His was a voice from this afternoon, the voice of the guy who had seemed second-in-command to the as-yet-unseen Frank Petersen. He was short, dark-haired, and lean, and he wore dark green gardener’s coveralls with a conspicuous lump in the right pocket. The lump was shaped like a small automatic. He was pale and had a more than superficial resemblance to the girl I’d seen at Tony’s. This, then, was Chet Richards, friend and accomplice of Pat Nelson, pimp and brother of Felicia Richards.
“You!” he said. “Mallory! You son of a….”
He didn’t finish, because I raised the tire iron as if to strike, and he covered his head and cowered.
“Nice meeting you, Chet,” I said. “But then we’ve met before, right?”
“Where’s the old lady? Where’s P. J.?”
“P. J. wanted to be here, but he got all tied up. And I sent the old lady someplace where no one’s trying to kill her.”
“Listen, nobody meant to kill that other old broad.”
“Shut up. I don’t think I want to hear that line of bullshit when I don’t have to. You just keep quiet, Chet.”
“What… what are you going to do?”
“Wait. I’m going to wait for just a few minutes for the cops to get here.”
“Cops?”
“That’s right. I already called them. It’s all over.”
Something got going in his eyes. Thoughts of the gun in his coverall pocket, most likely.
“Don’t even think about it, Chet. As close as I am anyway to opening you up with this tire iron, you just don’t want to push me.”
And the door behind me swung open hard, knocking me over, sending the tire iron pitching from my hand. I reached out after it, but the guy kicked the iron across the room, then came back and stepped on my hand, grinding my fingers like they were grapes and he was making wine.
“Well, look who the hell it is,” Pat Nelson said.
His voice sounded different than it had the other night in the stairwell when he was doing his Dean Martin parody. But it was a voice I recognized; I’d heard it back at Tony’s, and at Mrs. Jonsen’s, and one night outside my trailer. Pat had been the third party-the whiner-the guy who’d stayed behind at the garage before the Cooper job. But evidently, when Chet and P. J. went back to the garage after that fell through, they’d talked Pat into coming along to Mrs. Fox’s. That was something else I should’ve figured, damnit! After all, Felicia Richards had been alone when Brennan and the cops had raided Tony’s; there’d been no sign of the whiner. I should’ve considered the possibility of his being here. Damn.

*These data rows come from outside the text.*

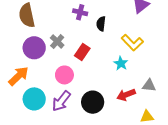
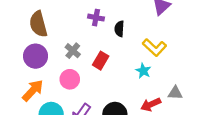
purple circle: (34, 48) -> (35, 56), moved
pink circle: (64, 75) -> (70, 79), moved

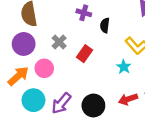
pink circle: (70, 79) -> (44, 68), moved

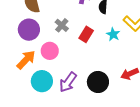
cyan star: (124, 67) -> (113, 34), moved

“Mallory,” Pat said, “I tell you, you got to be the craziest goddamn bastard I ever run across, you know that? Why do you cause so much goddamn misery for you and everybody else?” He too was in green coveralls, but his gun was in hand, not in pocket. It was a little thing, an automatic sized to fit a woman’s purse, and it was ridiculous that it scared me as much as it did.
“Never mind that, Pat,” Chet said, scrambling onto his feet. “The cops are on the way; we got to get the hell out of here.”
Pat’s face narrowed, and he came over and called me a bastard again and kicked me in the ribs. Not a very forceful kick, really, but it didn’t take much; pain shot through me like a flare, and I blacked out for a moment.
When I came to, I pushed up on one elbow and looked around. They were gone. I wondered for how long.
Then Pat told me. His voice, from outside, was saying: “Where are the goddamn keys! What did he do with the goddamn car keys!”